The purpose of the Act is to provide a means of criminal records suspension. According to the Act, a record suspension is evidence of the fact that the applicant was of good conduct, and that the conviction should no longer reflect adversely on the applicant's character. Following a successful application, the records in question are kept separate and apart from other criminal records, are removed from the automated criminal records retrieval system maintained by the Royal Canadian Mounted Police (RCMP), and are not disclosed to any person without the prior approval of the Minister.

Without a record suspension, Canadians can face problems securing employment, housing and volunteer positions.

== The Parole Board of Canada ==

The Act gives the Parole Board of Canada the exclusive jurisdiction and absolute discretion to grant, refuse or revoke a record suspension.

== Procedure ==

The Act sets out the procedure for granting a record suspension. Firstly, the applicant must satisfy a waiting period of 10 years in the case of indictable offences and five years in the case of summary offences.

The Act also provides relief for military service records.

Ineligible offences

Two types of records are ineligible under the Act:
- Schedule 1 offences against a minor
- More than three indictable convictions each carrying a prison sentence of more than two years

In the case of Schedule 1 offences, there is an exception if the person was less than five years older than the victim, was not in a position of trust or authority and no force or coercion was used. The onus is on the applicant to prove that this is the case.

Even if all the eligibility criteria are met, the Criminal Records Act gives the Parole Board the discretion to deny the record suspension if it would bring the "administration of justice into disrepute." To determine this, the Parole Board members may look at the nature and gravity of the offences, the circumstances and the criminal history of the applicant.

Proposal to Deny

If the Parole Board is considering denying the application, they will give the applicant an opportunity to make further submissions in writing or at an oral hearing. If the record suspension is denied, the applicant must wait one year before applying again.

Granted Record Suspension

Once the record suspension is granted, the criminal record is kept separate from active records and cannot be disclosed without permission of the Public Safety Minister.

== Absolute and Conditional Discharges ==

Under the Act, a record cannot be disclosed one year after receiving an absolute discharge or three years after receiving a conditional discharge.

== Vulnerable Persons ==

If a person applies for a job or volunteer position that involves working in a position of trust with people who are vulnerable due to age or disability, sexual offences may be disclosed even if a record suspension has been received.

== Disclosure ==

An employer cannot ask about a criminal record for which a Record Suspension has been received.

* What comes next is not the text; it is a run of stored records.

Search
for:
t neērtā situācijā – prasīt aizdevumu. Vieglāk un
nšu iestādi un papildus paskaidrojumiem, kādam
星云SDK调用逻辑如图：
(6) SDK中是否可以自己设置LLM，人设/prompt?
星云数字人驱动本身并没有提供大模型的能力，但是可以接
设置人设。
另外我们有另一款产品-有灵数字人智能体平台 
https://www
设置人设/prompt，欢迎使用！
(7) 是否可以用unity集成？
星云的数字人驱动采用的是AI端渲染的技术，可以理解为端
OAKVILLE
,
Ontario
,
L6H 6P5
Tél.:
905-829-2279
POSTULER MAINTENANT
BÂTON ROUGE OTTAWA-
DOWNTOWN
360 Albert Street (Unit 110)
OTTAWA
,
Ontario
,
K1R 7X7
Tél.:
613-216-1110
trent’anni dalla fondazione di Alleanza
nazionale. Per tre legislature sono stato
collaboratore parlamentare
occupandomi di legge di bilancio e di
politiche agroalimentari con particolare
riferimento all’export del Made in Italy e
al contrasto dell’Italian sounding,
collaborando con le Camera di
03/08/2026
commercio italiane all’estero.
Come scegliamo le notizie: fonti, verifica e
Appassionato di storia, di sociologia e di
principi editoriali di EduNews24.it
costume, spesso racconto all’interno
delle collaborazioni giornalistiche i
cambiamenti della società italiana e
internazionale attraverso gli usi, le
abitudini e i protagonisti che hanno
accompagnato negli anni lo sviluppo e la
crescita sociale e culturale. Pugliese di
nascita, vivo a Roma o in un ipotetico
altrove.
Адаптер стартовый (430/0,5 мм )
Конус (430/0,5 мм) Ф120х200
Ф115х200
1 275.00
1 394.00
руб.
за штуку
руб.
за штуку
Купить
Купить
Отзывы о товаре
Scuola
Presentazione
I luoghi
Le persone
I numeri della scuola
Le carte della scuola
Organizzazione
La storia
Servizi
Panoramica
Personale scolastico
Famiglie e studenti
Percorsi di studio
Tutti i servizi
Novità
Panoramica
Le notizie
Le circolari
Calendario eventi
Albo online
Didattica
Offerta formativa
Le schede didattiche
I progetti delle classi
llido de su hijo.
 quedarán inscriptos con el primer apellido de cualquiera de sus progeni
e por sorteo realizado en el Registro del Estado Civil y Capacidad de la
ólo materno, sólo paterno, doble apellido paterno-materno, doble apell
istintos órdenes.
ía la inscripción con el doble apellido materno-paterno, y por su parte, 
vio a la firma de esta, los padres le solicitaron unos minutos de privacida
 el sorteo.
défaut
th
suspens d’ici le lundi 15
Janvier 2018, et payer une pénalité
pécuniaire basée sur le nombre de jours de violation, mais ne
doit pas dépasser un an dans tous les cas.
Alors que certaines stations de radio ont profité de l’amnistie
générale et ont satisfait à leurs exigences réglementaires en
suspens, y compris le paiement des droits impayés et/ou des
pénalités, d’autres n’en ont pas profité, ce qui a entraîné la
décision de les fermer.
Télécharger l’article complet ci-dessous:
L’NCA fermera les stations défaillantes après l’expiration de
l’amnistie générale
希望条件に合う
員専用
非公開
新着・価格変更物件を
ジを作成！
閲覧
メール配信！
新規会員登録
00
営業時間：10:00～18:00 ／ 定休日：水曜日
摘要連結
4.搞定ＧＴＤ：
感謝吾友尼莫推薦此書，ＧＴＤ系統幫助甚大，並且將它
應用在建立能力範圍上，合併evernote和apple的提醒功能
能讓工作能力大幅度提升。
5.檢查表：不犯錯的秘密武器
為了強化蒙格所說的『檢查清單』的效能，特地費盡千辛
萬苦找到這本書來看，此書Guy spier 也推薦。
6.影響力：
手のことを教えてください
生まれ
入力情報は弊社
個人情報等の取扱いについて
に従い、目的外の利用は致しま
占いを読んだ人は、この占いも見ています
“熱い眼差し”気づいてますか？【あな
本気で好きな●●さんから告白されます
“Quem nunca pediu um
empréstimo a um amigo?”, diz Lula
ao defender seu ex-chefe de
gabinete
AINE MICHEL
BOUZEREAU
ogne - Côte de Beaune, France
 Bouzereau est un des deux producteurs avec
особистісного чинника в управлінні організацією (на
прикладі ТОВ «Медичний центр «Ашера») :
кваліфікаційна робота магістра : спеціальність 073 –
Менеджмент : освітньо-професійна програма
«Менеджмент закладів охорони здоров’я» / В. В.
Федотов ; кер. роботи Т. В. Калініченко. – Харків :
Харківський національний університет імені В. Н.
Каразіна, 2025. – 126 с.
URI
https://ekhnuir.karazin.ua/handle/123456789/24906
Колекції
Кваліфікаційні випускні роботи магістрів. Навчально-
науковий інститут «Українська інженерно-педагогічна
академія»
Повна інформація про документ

The Parole Board may release decisions, but they must not disclose identifying details without the individual's consent.

== Reporting ==

The Parole Board is required to make an annual report to Parliament about the number of Record Suspensions applications received, ordered and refused, how many suspensions were granted by the offence and any other information the Minister requests.

== Changes to the Criminal Records Act ==

In 2012, the Canadian government changed the name of pardons to record suspension. This reflects the fact that the pardon could be revoked if the person were to re-offend.

The Canadian government undertook public consultation on the Criminal Records Act in 2016. The results will be used to inform further changes to the Act.